All teachers were instructed not to teach and instead reflect and give back to the community in memory of the 17 students and staff members who lost their lives, along with those who were injured, at MSD. Each academic department at CCHS planned a unique activity to do with students to help better the community.
“I think it’s important for us to come together as one and as a community because it’s not an easy day for many,” Assistant Principal Vera Perkovic said. “What we’re doing today is to just come together and work on activities that will help us process this day.”
Certain school-wide events, such as Zumba during second period, served the purpose of bringing positivity to CCHS students. Other activities, such as campus beautification, brought positivity to the environment, with the most notable being in the Hobin Garden, where students painted rocks and hung ribbons with kind sentiments on them.

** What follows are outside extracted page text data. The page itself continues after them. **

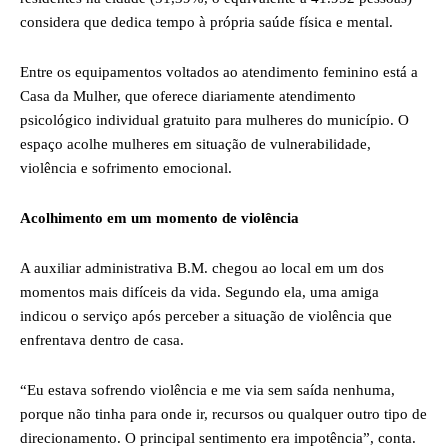
considera que dedica tempo à própria saúde física e mental.
Entre os equipamentos voltados ao atendimento feminino está a
Casa da Mulher, que oferece diariamente atendimento
psicológico individual gratuito para mulheres do município. O
espaço acolhe mulheres em situação de vulnerabilidade,
violência e sofrimento emocional.
Acolhimento em um momento de violência
A auxiliar administrativa B.M. chegou ao local em um dos
momentos mais difíceis da vida. Segundo ela, uma amiga
indicou o serviço após perceber a situação de violência que
enfrentava dentro de casa.
“Eu estava sofrendo violência e me via sem saída nenhuma,
porque não tinha para onde ir, recursos ou qualquer outro tipo de
direcionamento. O principal sentimento era impotência”, conta.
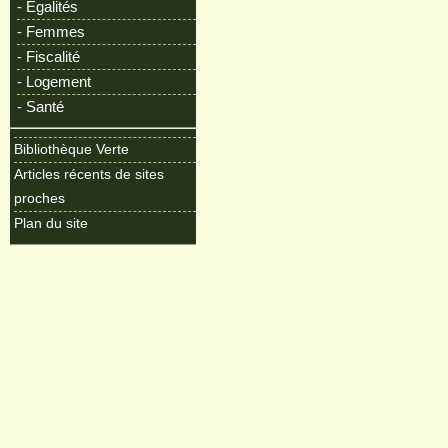
- Egalités
- Femmes
- Fiscalité
- Logement
- Santé
Bibliothèque Verte
Articles récents de sites
proches
Plan du site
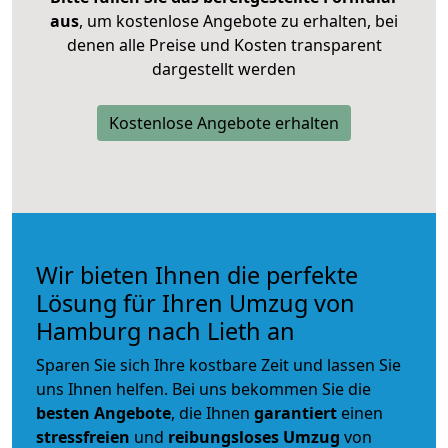
aus
, um kostenlose Angebote zu erhalten, bei
denen alle Preise und Kosten transparent
dargestellt werden
Kostenlose Angebote erhalten
Wir bieten Ihnen die perfekte
Lösung für Ihren Umzug von
Hamburg nach Lieth an
Sparen Sie sich Ihre kostbare Zeit und lassen Sie
uns Ihnen helfen. Bei uns bekommen Sie die
besten Angebote
, die Ihnen
garantiert
einen
stressfreien
und
reibungsloses
Umzug
von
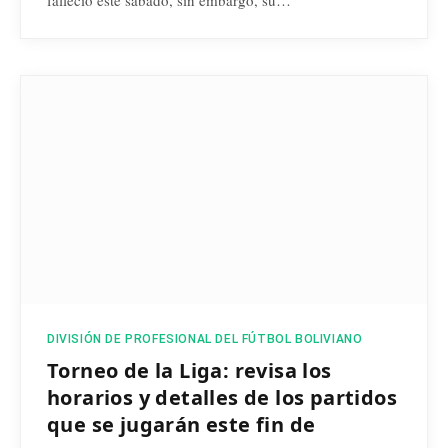
DIVISIÓN DE PROFESIONAL DEL FÚTBOL BOLIVIANO
Torneo de la Liga: revisa los
horarios y detalles de los partidos
que se jugarán este fin de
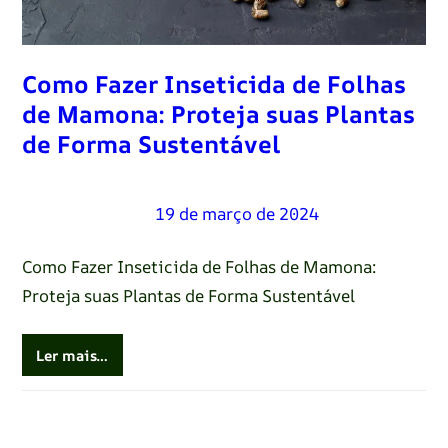
Como Fazer Inseticida de Folhas
de Mamona: Proteja suas Plantas
de Forma Sustentável
Renato Oliveira
–
19 de março de 2024
Como Fazer Inseticida de Folhas de Mamona:
Proteja suas Plantas de Forma Sustentável
Ler mais…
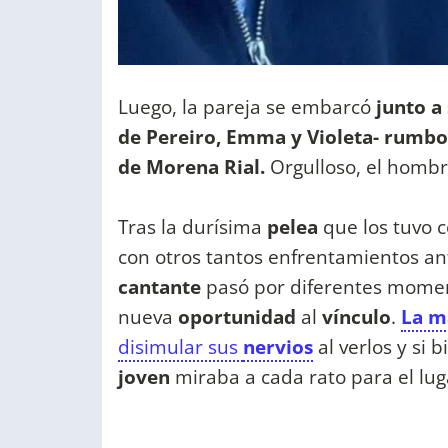
Luego, la pareja se embarcó
junto a 
de Pereiro, Emma y Violeta- rumbo 
de Morena Rial.
Orgulloso, el hombre
Tras la durísima
pelea
que los tuvo
con otros tantos enfrentamientos ant
cantante
pasó por diferentes mome
nueva
oportunidad
al
vínculo
.
La m
disimular sus
nervios
al verlos y si 
joven
miraba a cada rato para el lu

“I think it’s important for us to come together as one and as a community because it’s not an easy day for many.”Assistant Principal Vera Perkovic
Aside from school-wide events, each academic department had an activity students participated in, such as blackout poetry with the English department, sidewalk chalk murals with the fine arts department, yoga and meditation with the physical education (PE) department and letters to veterans with the social studies department.
A paper butterfly mural was constructed by Latinos In Action (LIA) in the 3900 building. Over 500 multi-colored butterflies were cut between Thursday, February 13 and Friday, February 14 and attached to the walls throughout the hallways, leading to a heart in the center of the building.
Although there are butterflies of all colors, there are only 17 pink butterflies that surround the heart to commemorate those who lost their lives at MSD.
“I’m good friends with [an] MSD teacher and all his students. I guess it means more for me to do this for him and, just overall, people need to know that what happened was a tragedy,” LIA advisor Alfredo Pichardo said. “I know that––knock on wood––[if] anything like that were to happen here and every other school did nothing, we would be in disgrace.”
“I guess it means more for me to do this for him and, just overall, people need to know that what happened was a tragedy.”LIA advisor Alfredo Pichardo
Although the early release day was a non-academic day, normal attendance protocol was still in effect. Yet, a majority of students were not in attendance on that school day. For some, it may have been done in a form of solidarity, but others found it enticing to make the three-day weekend into four days.
“Our school has about 2,400 students and we have 377 here today, so that’s 16 percent of our student body being present,” social studies teacher Peggy Wilfong said. “This means that most of the student body thought it would be a waste to come to school today.”
Within Broward County, Valentine’s Day––a holiday centered around love––will always be associated with the MSD tragedy. Since February 14 will not exist on a school day for the next two years, the future of this day of service is facing a unique path, but the meaning of this day will most likely continue.
“In the future, I believe that we will have a remembrance day. Even though it will be on the weekend, that doesn’t mean that some of us won’t need that support,” Perkovic said. “Chris Hixon was my personal friend and he was the one that was the athletic director at Douglas when all of this happened. I think we [should] do all that we can to celebrate and remember [the victims], and do what you can to bring kindness to others.”